• Ted Serios - L'homme qui a photographié ses pensées*

     

    En ce mois d'avril 1964, Ted Serios, assis dans la chambre d'un hôtel de Chicago, braque un polaroïd sur son propre visage Le flash crépite. Immédiatement, le docteur Jule Eisenbud s'empare de l'appareil et en retire l'épreuve. Sur celle-ci, au lieu des traits de Sérios, apparaît... un immeuble.
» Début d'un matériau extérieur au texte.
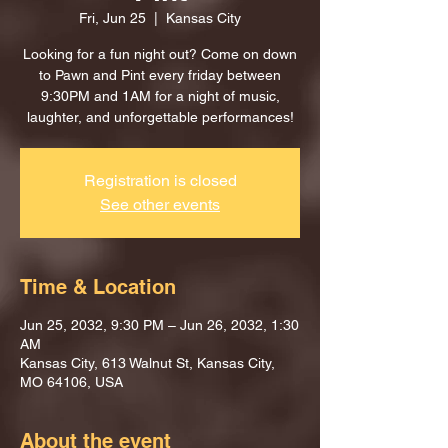
Fri, Jun 25
  |  
Kansas City
Looking for a fun night out? Come on down
to Pawn and Pint every friday between
9:30PM and 1AM for a night of music,
laughter, and unforgettable performances!
Registration is closed
See other events
Time & Location
Jun 25, 2032, 9:30 PM – Jun 26, 2032, 1:30
AM
Kansas City, 613 Walnut St, Kansas City,
MO 64106, USA
About the event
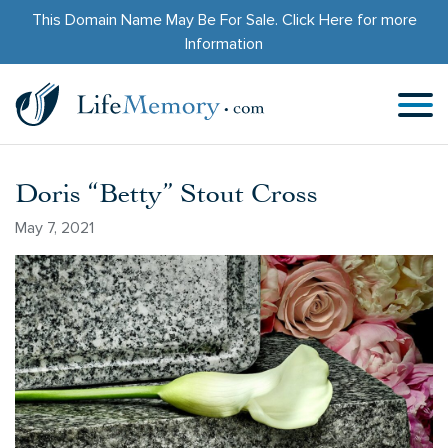
This Domain Name May Be For Sale.
Click Here
for more
Information
Doris “Betty” Stout Cross
May 7, 2021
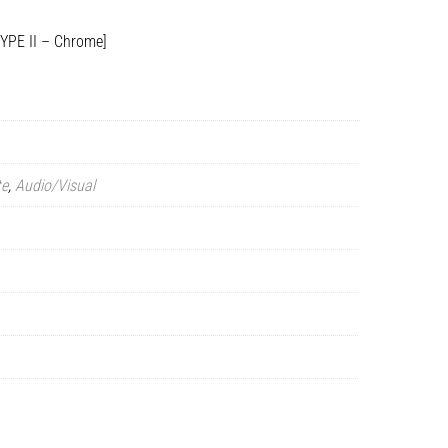
TYPE II – Chrome]
te
,
Audio/Visual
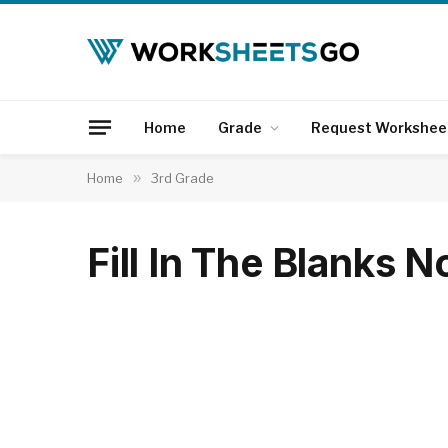
Home
Grade
Request Workshee
Home
»
3rd Grade
Fill In The Blanks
    Serios n'est pas spécialement étonné. Ce n'est pas la première fois qu'il obtient de ces étranges photographies psychiques, qu'il appelle des 
    " projections mentales ". Mais le docteur Eisenbud, professeur de psychiatrie à la faculté de médecine de l'Etat du Colorado, fort impressionné par cette démonstration des facultés paranormales de son hôte, décide de poursuivre les expériences. Pendant plusieurs années, il va étudier les singuliers pouvoirs de cet habitant de Chicago. 
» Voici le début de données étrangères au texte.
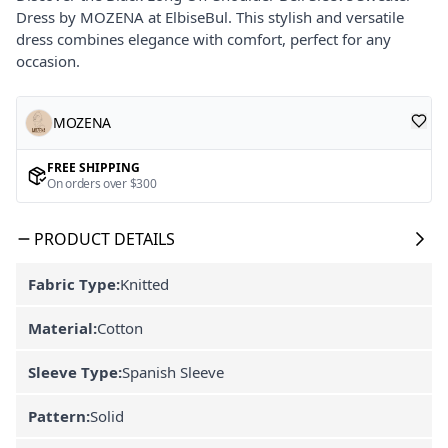
Dress by MOZENA at ElbiseBul. This stylish and versatile
dress combines elegance with comfort, perfect for any
occasion.
MOZENA
FREE SHIPPING
On orders over $300
PRODUCT DETAILS
Fabric Type:
Knitted
Material:
Cotton
Sleeve Type:
Spanish Sleeve
Pattern:
Solid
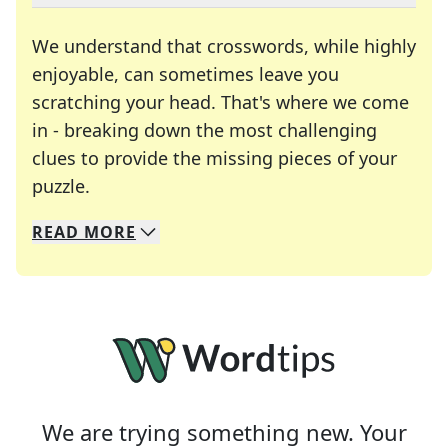
We understand that crosswords, while highly
enjoyable, can sometimes leave you
scratching your head. That's where we come
in - breaking down the most challenging
clues to provide the missing pieces of your
Crosswords are linguistic mazes that chal
puzzle.
READ
MORE
We specialize in solving many of your favorite 
Whether you're a daily crossword enthusiast or a
We are trying something new. Your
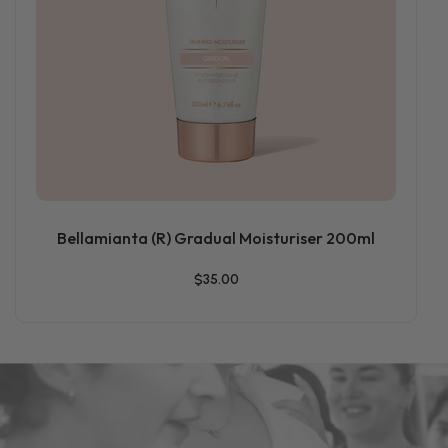
Bellamianta (R) Gradual Moisturiser 200ml
$35.00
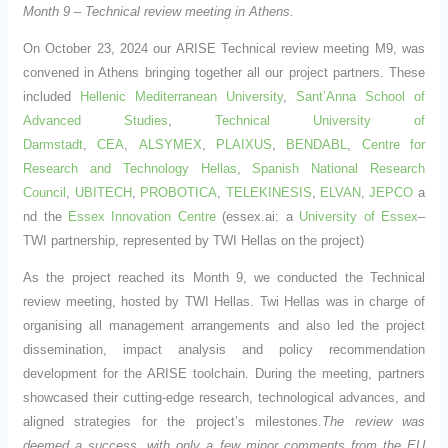
Month 9 – Technical review meeting in Athens.
On October 23, 2024 our ARISE Technical review meeting M9, was
convened in Athens bringing together all our project partners. These
included
Hellenic Mediterranean University
,
Sant’Anna School of
Advanced Studies
,
Technical University of
Darmstadt
,
CEA
,
ALSYMEX
,
PLAIXUS
,
BENDABL
,
Centre for
Research and Technology Hellas
,
Spanish National Research
Council
,
UBITECH
,
PROBOTICA
,
TELEKINESIS
,
ELVAN
,
JEPCO
a
nd the
Essex Innovation Centre
(essex.ai: a
University of Essex
–
TWI partnership, represented by TWI Hellas on the project)
As the project reached its Month 9, we conducted the Technical
review meeting, hosted by TWI Hellas. Twi Hellas was in charge of
organising all management arrangements and also led the project
dissemination, impact analysis and policy recommendation
development for the ARISE toolchain. During the meeting, partners
showcased their cutting-edge research, technological advances, and
aligned strategies for the project’s milestones.
The review was
deemed a success, with only a few minor comments from the EU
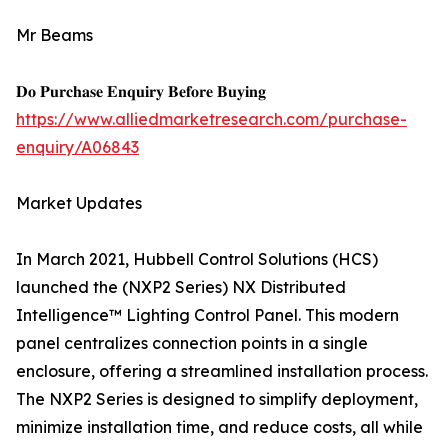
Mr Beams
𝐃𝐨 𝐏𝐮𝐫𝐜𝐡𝐚𝐬𝐞 𝐄𝐧𝐪𝐮𝐢𝐫𝐲 𝐁𝐞𝐟𝐨𝐫𝐞 𝐁𝐮𝐲𝐢𝐧𝐠
https://www.alliedmarketresearch.com/purchase-
enquiry/A06843
Market Updates
In March 2021, Hubbell Control Solutions (HCS)
launched the (NXP2 Series) NX Distributed
Intelligence™ Lighting Control Panel. This modern
panel centralizes connection points in a single
enclosure, offering a streamlined installation process.
The NXP2 Series is designed to simplify deployment,
minimize installation time, and reduce costs, all while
    Pourtant, avant de rencontrer pour la première fois ce photographe très spécial, il était pratiquement persuadé qu'il allait assister à quelques mystification d'un goût douteux. Eisendud se passionnait pour tout ce qui touche aux phénomènes paranormaux, mais il savait aussi que c'est là un champ d'action privilégié pour les escrocs et les charlatans de tout acabit : beaucoup de prétendus photographes psychiques avaient déjà été convaincus de supercherie.

    Toutefois, l'apparition des appareils de type Polarïde rendait évidemment la falsification moins aisée : on ne perdait pas l'épreuve de vue un seul instant, et le développement quasi instantané ne facilitait pas les manipulations compliquées.
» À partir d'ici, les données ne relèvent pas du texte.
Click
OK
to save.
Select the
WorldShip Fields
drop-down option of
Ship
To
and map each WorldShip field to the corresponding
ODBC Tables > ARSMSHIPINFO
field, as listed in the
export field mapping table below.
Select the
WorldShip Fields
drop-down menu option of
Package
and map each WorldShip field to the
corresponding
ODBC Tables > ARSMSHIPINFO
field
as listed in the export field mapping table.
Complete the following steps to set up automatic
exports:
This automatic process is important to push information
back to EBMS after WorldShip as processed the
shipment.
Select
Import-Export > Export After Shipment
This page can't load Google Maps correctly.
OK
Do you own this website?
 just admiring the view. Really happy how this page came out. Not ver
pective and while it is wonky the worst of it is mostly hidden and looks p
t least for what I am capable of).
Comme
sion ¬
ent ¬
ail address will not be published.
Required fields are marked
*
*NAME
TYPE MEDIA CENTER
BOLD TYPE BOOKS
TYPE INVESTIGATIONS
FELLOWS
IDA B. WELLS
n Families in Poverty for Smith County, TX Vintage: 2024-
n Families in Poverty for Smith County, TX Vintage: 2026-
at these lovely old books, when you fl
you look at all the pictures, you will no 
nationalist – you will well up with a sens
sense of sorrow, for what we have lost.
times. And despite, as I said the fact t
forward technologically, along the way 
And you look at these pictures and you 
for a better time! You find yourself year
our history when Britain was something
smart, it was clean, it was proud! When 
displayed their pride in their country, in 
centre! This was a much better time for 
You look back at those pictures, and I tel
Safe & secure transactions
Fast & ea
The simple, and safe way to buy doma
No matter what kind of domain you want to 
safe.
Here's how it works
    Ted Serios - L'homme qui a photographié ses pensées

    Pour plus de précaution, la plupart de ceux qui ont enquêté sur
    le " cas Serios " ont apporté avec eux leur propre appareil et des rouleaux de pellicule neufs. Ils ont même parfois actionné eux-mêmes l'appareil. Avec des résultats souvent déconcertants.

    Tout d'abord, un certain nombre de photographies ne révèlent aucune image : prises pourtant dans les mêmes conditions - notamment avec le même éclairage -, elles apparaissent tantôt complètement blanches, tantôt inexplicablement noires. En d'autres circonstances, les images obtenues apparaissent en premier plan, couvrant toute la surface de la pellicule ; quelquefois par contre, elles n'occupaient qu'un espace restreint, masquant seulement une partie du visage de Serios ou l'un des éléments du décor ambiant. 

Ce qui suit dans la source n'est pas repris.